The cruelty of the situation lies in its structure. Refugees fleeing conflict and persecution desire a safe place to call home. Camps were meant to provide that, at least temporarily. Instead, many have become multigenerational settlements where children and grandchildren were born and raised, only to face the prospect of being forced out again—not by war or persecution, but by heat, water, and storms. Marginalized communities, despite contributing little to the burning of fossil fuels that drives climate change, face its most devastating effects. Refugees, already among the world's most vulnerable populations, now face a choice between living in increasingly inhospitable environments that threaten their survival, or being displaced yet again, severing ties with another land they had come to call home.

Refugees fleeing conflict and persecution desire a safe place to call home, but camps designed as temporary shelters increasingly become sites of repeated displacement as climate disasters intensify.
— USCRI analysis
By 2050, the hottest 15 refugee camps in the world, all in Africa, are projected to face nearly 200 days or more of hazardous heat stress per year.
— UN projections cited in USCRI report
The Hearth Conversation Another angle on the story
Inventor

Why does it matter that these camps were designed as temporary? Couldn't they just be rebuilt better?

Model

Because temporary design becomes permanent abandonment. A camp meant to last five years doesn't get the infrastructure—the drainage systems, the reinforced housing, the water reserves—that would let it survive a monsoon or a heat wave. By the time anyone realizes people will live there for decades, the damage is already done.

Inventor

So the camps themselves are making things worse?

Model

Yes. Deforestation for shelter construction in Cox's Bazar stripped the hills, which means more landslides when it rains. Dense layouts mean fires spread faster. Poor sanitation means disease follows floods. The camp's design doesn't just reflect vulnerability—it deepens it.

Inventor

How many people are we talking about?

Model

Over 22 percent of the world's refugees live in camps. That's millions of people.

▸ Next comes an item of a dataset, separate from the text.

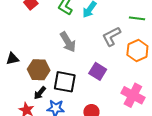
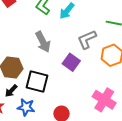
purple square: (98, 71) -> (71, 62), moved

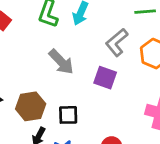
black square: (37, 82) -> (68, 115), size x0.7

In 2024 alone, flooding in Chad affected 1.5 million people, including more than a million refugees. A single fire in Cox's Bazar displaced 45,000 in 2021.

Inventor

What happens to someone displaced twice?

Model

The psychological weight is immense. Displacement ruptures your relationship with place. Do it twice, and you're not just losing a home—you're losing the idea that you can ever have one. Many of these people have already fled war or persecution. Now they're being pushed out by weather.

Inventor

Is there a way out of this?

Model

Not easily. The UN projects that nearly all current refugee camps will face hazardous heat by 2050. Refugees are left with two impossible choices: stay in a place becoming uninhabitable, or be uprooted again. There's no third option built into the system.